You're just a body at that point and could be anyone.

newleafontheplantjohn · 26/08/2024 12:16

BrigadierEtienneGerard · 26/08/2024 09:26

If I had £1 for everyone (of any gender) who did NOT think of someone else during sex at some time or the other, I wouldn't have enough to buy a packet of crisps.

(And we're not talking expensive gourmet crisps here.)

Really?

I don't think I've ever done this.

I'm not really thinking of anything during it.

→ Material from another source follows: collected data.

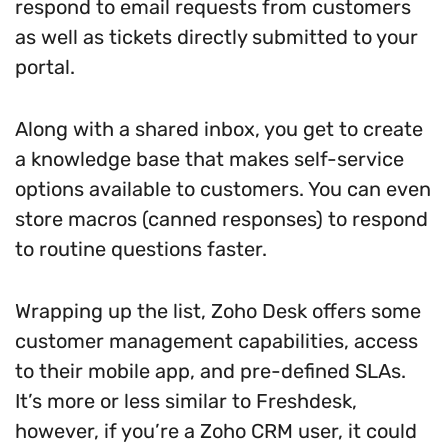
respond to email requests from customers
as well as tickets directly submitted to your
portal.
Along with a shared inbox, you get to create
a knowledge base that makes self-service
options available to customers. You can even
store macros (canned responses) to respond
to routine questions faster.
Wrapping up the list, Zoho Desk offers some
customer management capabilities, access
to their mobile app, and pre-defined SLAs.
It’s more or less similar to Freshdesk,
however, if you’re a Zoho CRM user, it could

Maybe I'm in the minority.

00BonneMaman00 · 26/08/2024 12:22

It's not ok. Imo.

GreyCarpet · 26/08/2024 12:26

BrigadierEtienneGerard · 26/08/2024 09:26

If I had £1 for everyone (of any gender) who did NOT think of someone else during sex at some time or the other, I wouldn't have enough to buy a packet of crisps.

(And we're not talking expensive gourmet crisps here.)

How many people have you asked about this? Exactly?

Dery · 26/08/2024 12:46

“It's not something I've ever discussed in a relationship precisely because I don't want to know. But I think I'd feel very used if i knew someone was having sex with me because I was there but not the person they wanted to be having sex with at that moment.

You're just a body at that point and could be anyone.”

@GreyCarpet - I agree with you on loads of what you post but I disagree with you on this. That’s fine if course - there is rarely one single right answer to any question.

But it’s wrong to say my DH is just a body at this point. He is still the man I’m choosing and I’m still aware of him. The fact that I throw a bit of fantasy in does not prevent me remaining connected with DH or being aware that it is him I’m engaging with or that it is him giving me pleasure.

As this thread shows, fantasy is not for everyone but many of us do indulge in fantasy during sex. @TreeTopple - you may want to check out Nancy Friday’s “Secret Garden” (which I have read) or the recent Gillian Anderson book about female fantasies (which I haven’t). This might reassure you or you might decide that fantasising during sex is not for you.

GreyCarpet · 26/08/2024 12:59

Dery · 26/08/2024 12:46

“It's not something I've ever discussed in a relationship precisely because I don't want to know. But I think I'd feel very used if i knew someone was having sex with me because I was there but not the person they wanted to be having sex with at that moment.

You're just a body at that point and could be anyone.”

@GreyCarpet - I agree with you on loads of what you post but I disagree with you on this. That’s fine if course - there is rarely one single right answer to any question.

But it’s wrong to say my DH is just a body at this point. He is still the man I’m choosing and I’m still aware of him. The fact that I throw a bit of fantasy in does not prevent me remaining connected with DH or being aware that it is him I’m engaging with or that it is him giving me pleasure.

As this thread shows, fantasy is not for everyone but many of us do indulge in fantasy during sex. @TreeTopple - you may want to check out Nancy Friday’s “Secret Garden” (which I have read) or the recent Gillian Anderson book about female fantasies (which I haven’t). This might reassure you or you might decide that fantasising during sex is not for you.

Edited

Haha, likewise!

Obviously, everyone is different in a multitude of ways. Ove no doubt that past experiences have informed my thoughts on this because it does seem to be accepted and expected in many relationships.

I wasn't really suggesting that other people were doing it for those eaon either (preferring to be with someone else) but it how how I would feel.

Builtforspeednotcomfort · 26/08/2024 13:11

I don't think your cheating and if spices things up, carry on and enjoy. Though maybe don't mention this to your husband!